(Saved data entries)
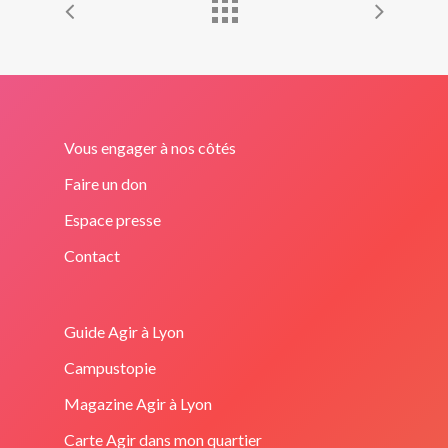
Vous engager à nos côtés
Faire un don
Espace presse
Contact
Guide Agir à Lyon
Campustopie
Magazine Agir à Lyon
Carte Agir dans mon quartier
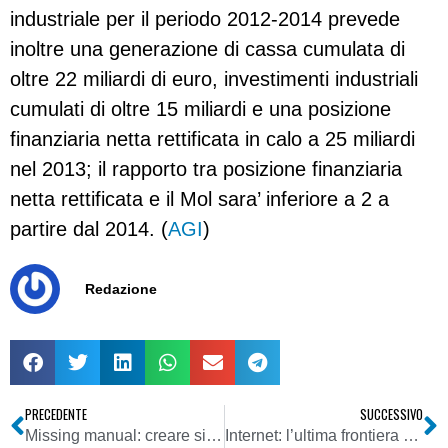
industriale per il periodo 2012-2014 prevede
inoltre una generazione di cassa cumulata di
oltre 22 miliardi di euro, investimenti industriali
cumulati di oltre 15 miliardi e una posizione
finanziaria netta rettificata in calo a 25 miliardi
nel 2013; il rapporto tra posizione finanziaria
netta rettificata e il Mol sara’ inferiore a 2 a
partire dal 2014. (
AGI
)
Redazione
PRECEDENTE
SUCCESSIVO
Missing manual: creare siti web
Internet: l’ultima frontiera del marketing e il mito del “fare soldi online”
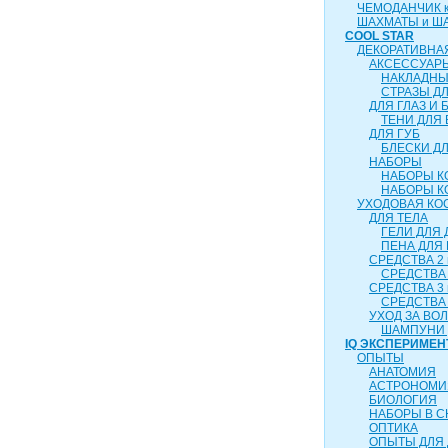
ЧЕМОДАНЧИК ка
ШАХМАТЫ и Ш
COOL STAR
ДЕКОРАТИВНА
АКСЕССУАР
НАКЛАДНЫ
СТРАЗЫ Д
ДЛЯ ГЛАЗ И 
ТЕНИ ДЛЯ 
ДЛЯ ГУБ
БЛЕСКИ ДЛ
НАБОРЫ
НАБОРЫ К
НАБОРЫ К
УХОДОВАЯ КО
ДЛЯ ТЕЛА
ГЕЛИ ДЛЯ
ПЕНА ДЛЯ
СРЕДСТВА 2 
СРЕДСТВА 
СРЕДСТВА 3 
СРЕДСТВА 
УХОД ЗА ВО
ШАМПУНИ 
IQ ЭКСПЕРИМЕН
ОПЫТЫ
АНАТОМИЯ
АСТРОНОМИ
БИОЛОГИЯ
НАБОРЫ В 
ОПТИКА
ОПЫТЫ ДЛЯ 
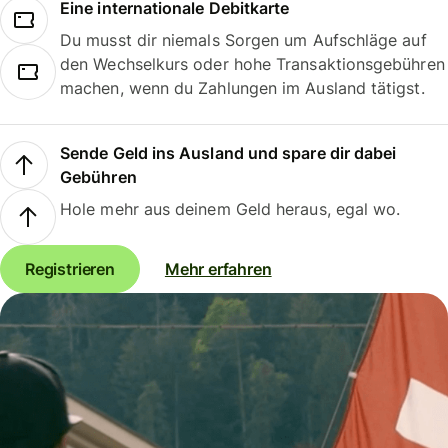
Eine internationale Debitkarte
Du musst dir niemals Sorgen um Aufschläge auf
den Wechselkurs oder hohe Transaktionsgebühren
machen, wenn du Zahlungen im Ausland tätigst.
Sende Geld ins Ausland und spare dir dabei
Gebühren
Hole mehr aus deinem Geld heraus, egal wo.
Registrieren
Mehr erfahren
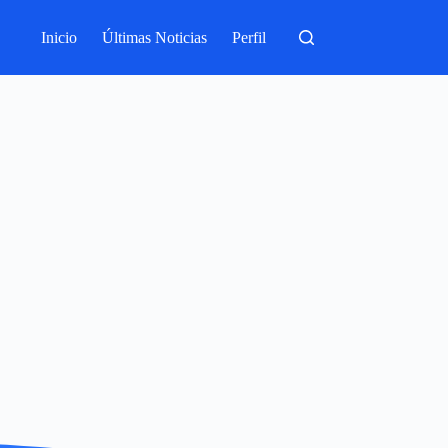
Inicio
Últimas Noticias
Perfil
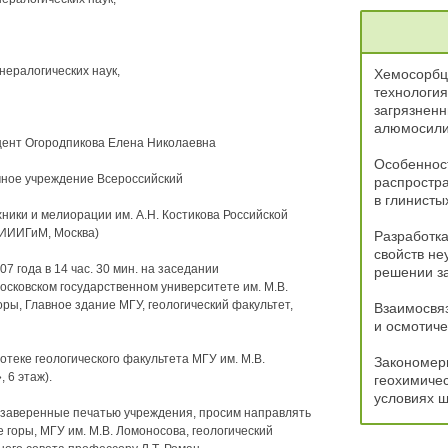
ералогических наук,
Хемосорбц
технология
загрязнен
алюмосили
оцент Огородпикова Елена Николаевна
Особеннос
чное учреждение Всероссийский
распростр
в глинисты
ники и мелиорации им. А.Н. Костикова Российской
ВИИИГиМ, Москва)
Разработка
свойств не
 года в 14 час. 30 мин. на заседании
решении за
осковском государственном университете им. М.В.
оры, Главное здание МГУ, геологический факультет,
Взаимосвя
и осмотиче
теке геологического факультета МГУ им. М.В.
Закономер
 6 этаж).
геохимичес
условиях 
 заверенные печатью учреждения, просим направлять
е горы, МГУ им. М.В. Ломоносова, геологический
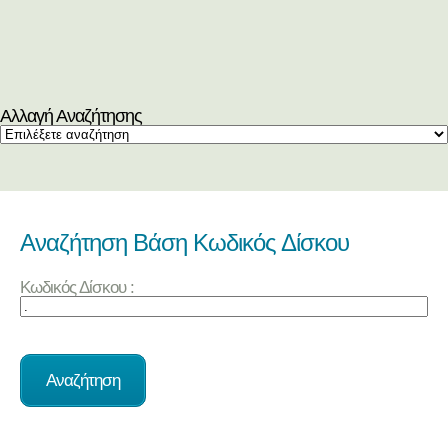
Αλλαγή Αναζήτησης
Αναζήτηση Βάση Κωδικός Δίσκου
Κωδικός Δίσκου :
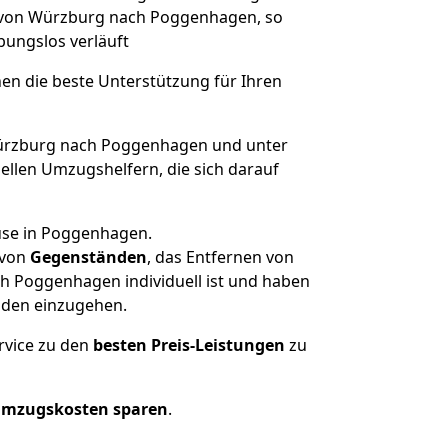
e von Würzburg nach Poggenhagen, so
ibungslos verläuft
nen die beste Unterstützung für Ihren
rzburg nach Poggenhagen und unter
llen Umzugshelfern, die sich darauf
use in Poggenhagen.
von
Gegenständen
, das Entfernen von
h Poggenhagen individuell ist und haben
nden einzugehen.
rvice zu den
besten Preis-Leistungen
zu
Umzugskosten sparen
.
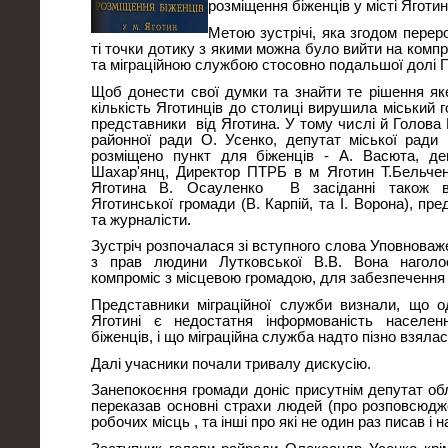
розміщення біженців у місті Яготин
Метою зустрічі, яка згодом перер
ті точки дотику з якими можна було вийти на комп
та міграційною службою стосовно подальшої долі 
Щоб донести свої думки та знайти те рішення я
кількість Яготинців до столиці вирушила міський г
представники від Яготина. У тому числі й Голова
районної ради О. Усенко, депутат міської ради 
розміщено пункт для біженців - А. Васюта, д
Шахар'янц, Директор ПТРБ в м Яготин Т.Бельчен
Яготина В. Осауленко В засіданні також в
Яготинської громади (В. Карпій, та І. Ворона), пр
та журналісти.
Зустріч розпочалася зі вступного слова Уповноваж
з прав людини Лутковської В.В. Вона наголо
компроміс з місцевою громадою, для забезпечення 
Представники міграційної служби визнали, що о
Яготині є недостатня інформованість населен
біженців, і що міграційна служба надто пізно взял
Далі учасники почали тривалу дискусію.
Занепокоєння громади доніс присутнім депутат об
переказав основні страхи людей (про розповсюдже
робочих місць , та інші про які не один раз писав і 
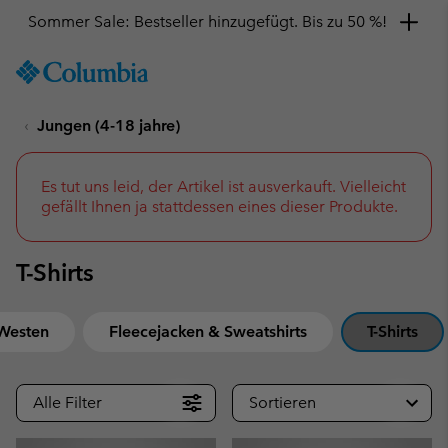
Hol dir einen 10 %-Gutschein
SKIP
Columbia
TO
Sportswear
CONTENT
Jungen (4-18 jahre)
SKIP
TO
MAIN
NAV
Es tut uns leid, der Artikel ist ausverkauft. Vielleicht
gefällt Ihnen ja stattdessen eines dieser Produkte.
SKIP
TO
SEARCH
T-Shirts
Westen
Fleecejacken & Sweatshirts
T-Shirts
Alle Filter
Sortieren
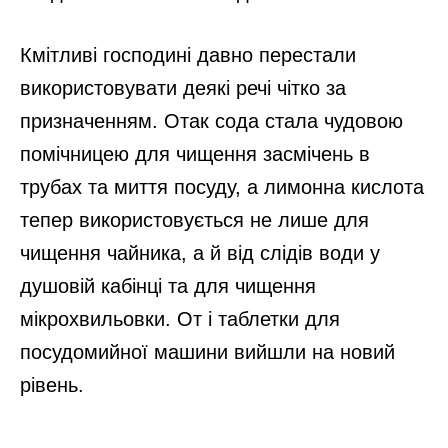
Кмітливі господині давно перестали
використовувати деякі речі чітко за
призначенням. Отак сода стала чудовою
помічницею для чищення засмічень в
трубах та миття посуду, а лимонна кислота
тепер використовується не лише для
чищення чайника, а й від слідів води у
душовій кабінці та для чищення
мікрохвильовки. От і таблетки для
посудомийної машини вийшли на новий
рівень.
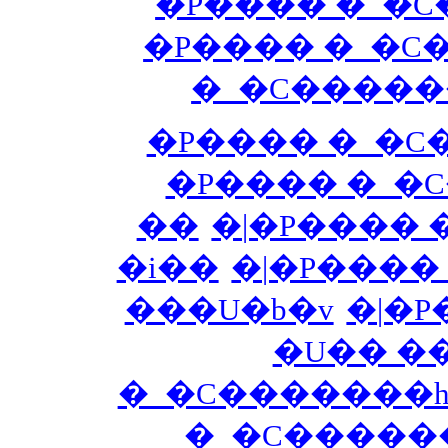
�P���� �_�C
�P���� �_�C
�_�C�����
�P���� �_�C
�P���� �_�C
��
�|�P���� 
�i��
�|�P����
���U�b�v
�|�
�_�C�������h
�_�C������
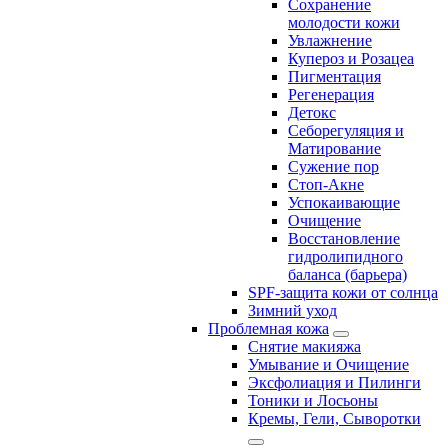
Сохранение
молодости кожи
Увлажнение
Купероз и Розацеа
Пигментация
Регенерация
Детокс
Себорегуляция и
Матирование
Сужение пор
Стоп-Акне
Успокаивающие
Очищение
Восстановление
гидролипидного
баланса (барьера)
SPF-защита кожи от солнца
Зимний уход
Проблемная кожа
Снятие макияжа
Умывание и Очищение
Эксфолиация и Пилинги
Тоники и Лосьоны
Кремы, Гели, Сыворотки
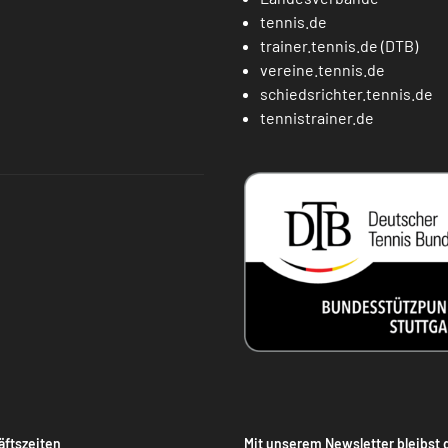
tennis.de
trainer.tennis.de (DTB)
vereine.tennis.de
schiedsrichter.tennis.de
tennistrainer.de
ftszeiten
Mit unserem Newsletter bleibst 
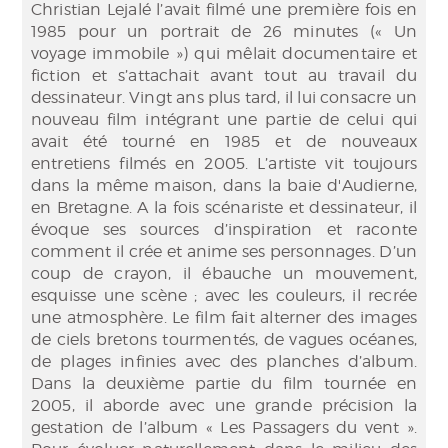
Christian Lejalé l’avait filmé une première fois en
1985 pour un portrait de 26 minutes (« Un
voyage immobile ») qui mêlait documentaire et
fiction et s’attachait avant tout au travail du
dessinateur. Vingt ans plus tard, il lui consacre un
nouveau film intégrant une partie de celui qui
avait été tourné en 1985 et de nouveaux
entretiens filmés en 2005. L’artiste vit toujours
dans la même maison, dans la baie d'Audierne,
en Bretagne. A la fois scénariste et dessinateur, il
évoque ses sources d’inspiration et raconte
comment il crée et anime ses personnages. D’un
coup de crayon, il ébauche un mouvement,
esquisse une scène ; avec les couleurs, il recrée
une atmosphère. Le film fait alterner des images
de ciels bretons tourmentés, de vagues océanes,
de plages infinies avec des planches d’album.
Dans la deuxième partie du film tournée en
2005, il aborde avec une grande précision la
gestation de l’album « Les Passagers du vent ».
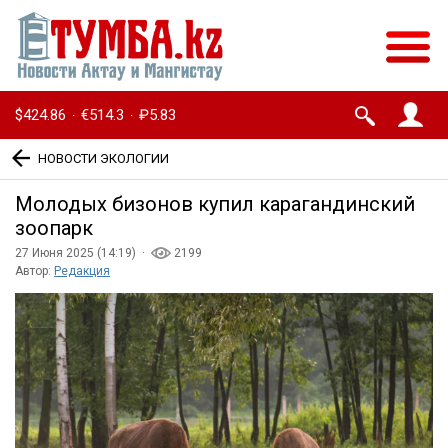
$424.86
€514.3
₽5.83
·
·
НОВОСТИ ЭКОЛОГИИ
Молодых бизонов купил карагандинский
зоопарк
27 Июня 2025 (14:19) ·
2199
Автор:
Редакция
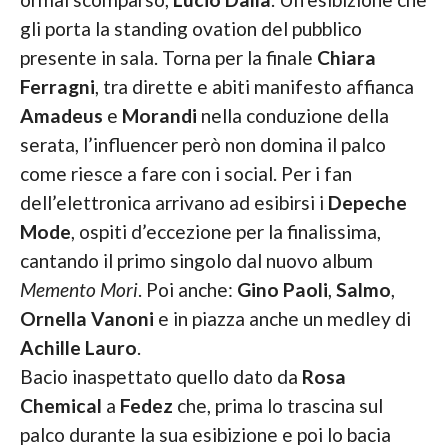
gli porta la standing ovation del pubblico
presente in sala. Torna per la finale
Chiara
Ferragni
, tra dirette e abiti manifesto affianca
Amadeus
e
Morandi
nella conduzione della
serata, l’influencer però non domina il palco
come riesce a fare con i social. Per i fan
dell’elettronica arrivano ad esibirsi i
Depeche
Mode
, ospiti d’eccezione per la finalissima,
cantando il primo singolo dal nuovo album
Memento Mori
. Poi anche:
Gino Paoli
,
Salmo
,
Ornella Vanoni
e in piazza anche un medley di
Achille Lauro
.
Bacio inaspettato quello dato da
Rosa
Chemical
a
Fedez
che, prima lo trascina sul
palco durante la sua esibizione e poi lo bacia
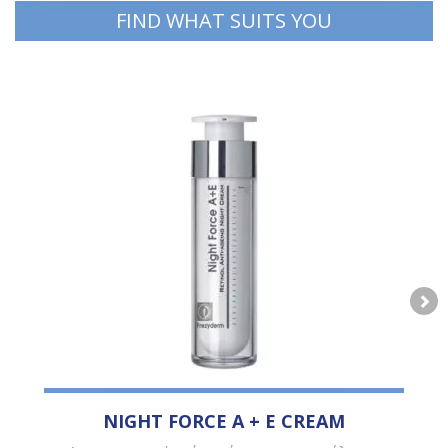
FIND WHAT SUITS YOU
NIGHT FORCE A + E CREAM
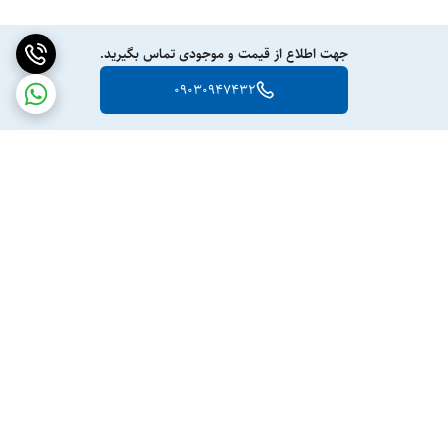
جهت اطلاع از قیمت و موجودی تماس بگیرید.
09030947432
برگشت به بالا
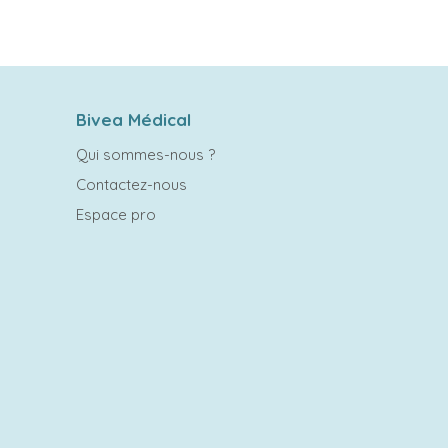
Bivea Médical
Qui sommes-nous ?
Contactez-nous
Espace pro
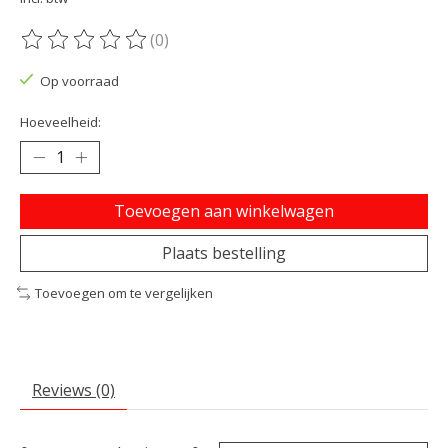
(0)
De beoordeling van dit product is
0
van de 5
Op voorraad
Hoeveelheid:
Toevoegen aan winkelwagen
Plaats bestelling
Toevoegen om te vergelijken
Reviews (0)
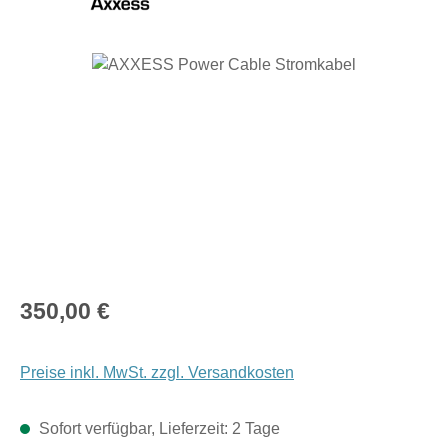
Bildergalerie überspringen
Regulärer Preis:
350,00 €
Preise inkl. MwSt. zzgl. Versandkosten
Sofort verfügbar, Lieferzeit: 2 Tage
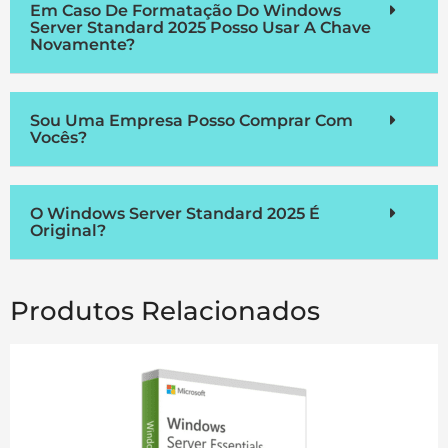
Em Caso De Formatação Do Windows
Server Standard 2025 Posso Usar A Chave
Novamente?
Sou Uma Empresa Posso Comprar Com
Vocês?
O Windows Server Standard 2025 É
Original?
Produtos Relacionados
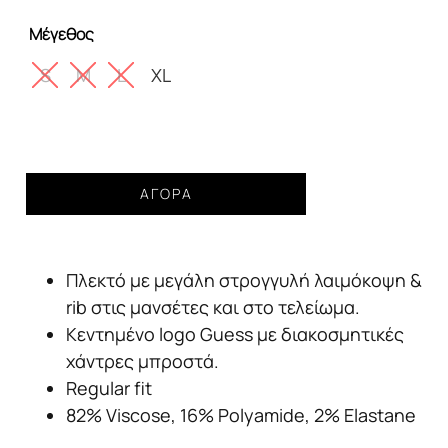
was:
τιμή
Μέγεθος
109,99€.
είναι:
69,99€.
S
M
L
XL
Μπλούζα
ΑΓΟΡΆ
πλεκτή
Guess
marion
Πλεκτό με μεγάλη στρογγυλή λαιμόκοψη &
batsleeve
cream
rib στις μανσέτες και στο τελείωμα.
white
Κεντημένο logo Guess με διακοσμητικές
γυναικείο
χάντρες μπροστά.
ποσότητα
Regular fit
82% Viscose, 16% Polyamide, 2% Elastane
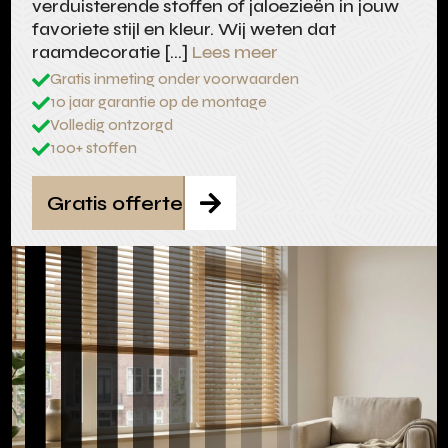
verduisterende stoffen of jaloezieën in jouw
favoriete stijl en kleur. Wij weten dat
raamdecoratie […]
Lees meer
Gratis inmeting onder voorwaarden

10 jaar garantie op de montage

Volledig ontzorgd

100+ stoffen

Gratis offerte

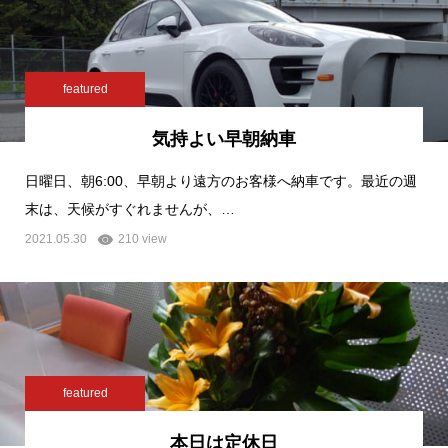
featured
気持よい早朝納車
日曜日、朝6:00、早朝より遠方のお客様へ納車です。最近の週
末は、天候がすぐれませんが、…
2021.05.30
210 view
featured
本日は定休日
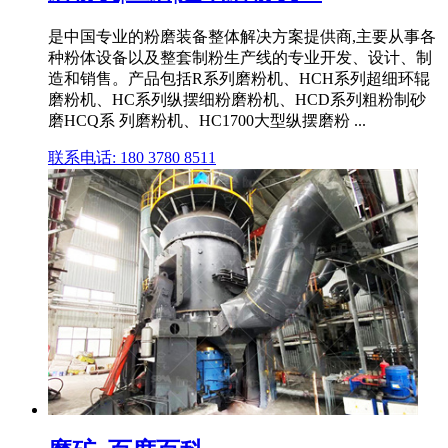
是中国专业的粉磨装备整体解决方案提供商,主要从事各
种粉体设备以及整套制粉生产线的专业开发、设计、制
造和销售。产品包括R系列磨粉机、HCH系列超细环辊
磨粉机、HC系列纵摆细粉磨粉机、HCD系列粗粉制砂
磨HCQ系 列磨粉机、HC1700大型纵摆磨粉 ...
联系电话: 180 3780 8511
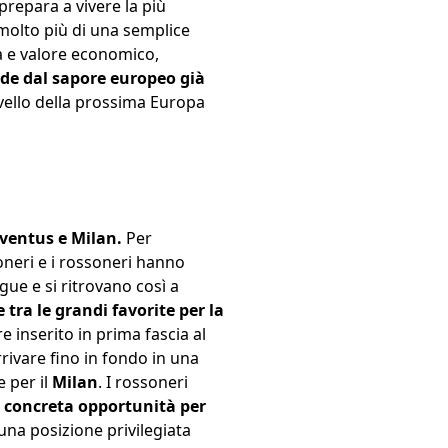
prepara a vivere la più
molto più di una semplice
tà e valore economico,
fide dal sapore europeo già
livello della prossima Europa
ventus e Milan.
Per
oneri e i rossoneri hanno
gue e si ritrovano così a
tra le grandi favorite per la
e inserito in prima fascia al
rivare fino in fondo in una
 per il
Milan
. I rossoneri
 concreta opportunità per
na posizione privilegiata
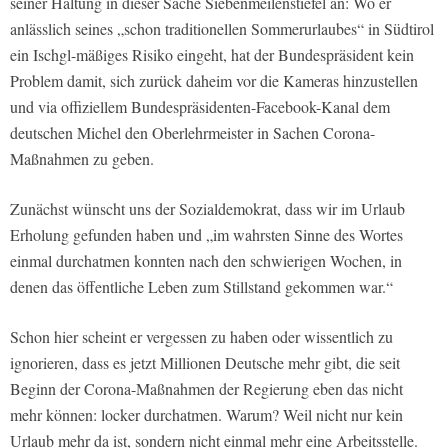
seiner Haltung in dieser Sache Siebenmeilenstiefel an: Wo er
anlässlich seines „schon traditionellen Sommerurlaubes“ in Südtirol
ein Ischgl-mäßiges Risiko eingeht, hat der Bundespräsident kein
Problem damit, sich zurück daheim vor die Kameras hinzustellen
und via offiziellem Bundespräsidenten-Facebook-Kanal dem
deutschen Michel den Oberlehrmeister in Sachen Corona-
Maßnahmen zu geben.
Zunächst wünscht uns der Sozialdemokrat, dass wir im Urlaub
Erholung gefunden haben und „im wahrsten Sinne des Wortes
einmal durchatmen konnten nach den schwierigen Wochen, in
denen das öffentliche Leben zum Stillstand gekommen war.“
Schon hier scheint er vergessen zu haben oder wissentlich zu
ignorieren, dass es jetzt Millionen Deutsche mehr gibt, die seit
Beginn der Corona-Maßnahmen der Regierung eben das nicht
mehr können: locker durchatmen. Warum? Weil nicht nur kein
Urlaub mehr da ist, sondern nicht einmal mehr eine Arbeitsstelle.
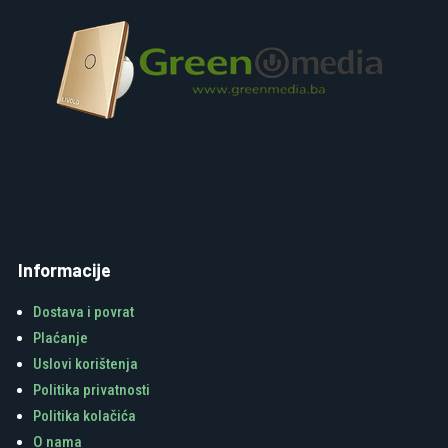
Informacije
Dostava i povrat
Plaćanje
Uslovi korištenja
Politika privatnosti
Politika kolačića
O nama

■ **What you are asked to do**: Among the records above, locate the line containing "мікрохвильовки. От і таблетки для" and the line containing "Christian Lejalé l’avait", then transcribe exactly the lines starting at the first and ending at the second, with no pictures.

■ **Response area**:
мікрохвильовки. От і таблетки для
посудомийної машини вийшли на новий
рівень.
�P���� �_�C
�P���� �_�C
�_�C�����
�P���� �_�C
�P���� �_�C
��
�|�P���� 
�i��
�|�P����
���U�b�v
�|�
�_�C�������h
�_�C������
Сохранение
молодости кожи
Увлажнение
Купероз и Розацеа
Пигментация
Регенерация
Детокс
Себорегуляция и
Матирование
Сужение пор
Стоп-Акне
Успокаивающие
Очищение
Восстановление
гидролипидного
баланса (барьера)
SPF-защита кожи от солнца
Зимний уход
Проблемная кожа
Снятие макияжа
Умывание и Очищение
Эксфолиация и Пилинги
Тоники и Лосьоны
Кремы, Гели, Сыворотки
tennis.de
trainer.tennis.de (DTB)
vereine.tennis.de
schiedsrichter.tennis.de
tennistrainer.de
ftszeiten
Mit unserem Newsletter bleibst 
Christian Lejalé l’avait filmé une première fois en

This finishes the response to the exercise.